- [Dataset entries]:
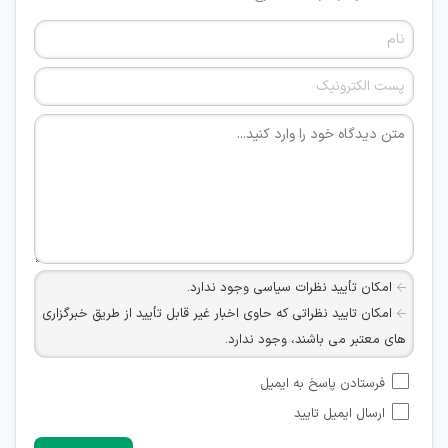
امکان تأیید نظرات سیاسی وجود ندارد.
امکان تایید نظراتی که حاوی اخبار غیر قابل تأیید از طریق خبرگزاری
های معتبر می باشند، وجود ندارد.
امکان تأیید نظراتی که حاوی اطلاعات تماس شخصی افراد و یا ID
فرستادن پاسخ به ایمیل
شبکه های مجازی ارتباطی می باشند وجود ندارد.
ارسال ایمیل تایید
امکان تأیید نظرات کاربرانی که به هر طریقی قصد مأیوس کردن
سایرین را دارند وجود ندارد.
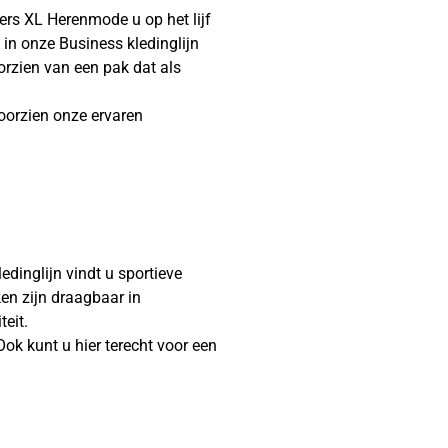
gers XL Herenmode u op het lijf
in onze Business kledinglijn
orzien van een pak dat als
oorzien onze ervaren
dinglijn vindt u sportieve
en zijn draagbaar in
eit.
ok kunt u hier terecht voor een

- [WHAT IS NEEDED]:
Line by line, transcribe the records exactly, omitting the images.

- [ANSWER SECTION]:
امکان تأیید نظرات سیاسی وجود ندارد.
امکان تایید نظراتی که حاوی اخبار غیر قابل تأیید از طریق خبرگزاری
های معتبر می باشند، وجود ندارد.
امکان تأیید نظراتی که حاوی اطلاعات تماس شخصی افراد و یا ID
فرستادن پاسخ به ایمیل
شبکه های مجازی ارتباطی می باشند وجود ندارد.
ارسال ایمیل تایید
امکان تأیید نظرات کاربرانی که به هر طریقی قصد مأیوس کردن
سایرین را دارند وجود ندارد.
gers XL Herenmode u op het lijf
in onze Business kledinglijn
orzien van een pak dat als
oorzien onze ervaren
dinglijn vindt u sportieve
en zijn draagbaar in
eit.
ok kunt u hier terecht voor een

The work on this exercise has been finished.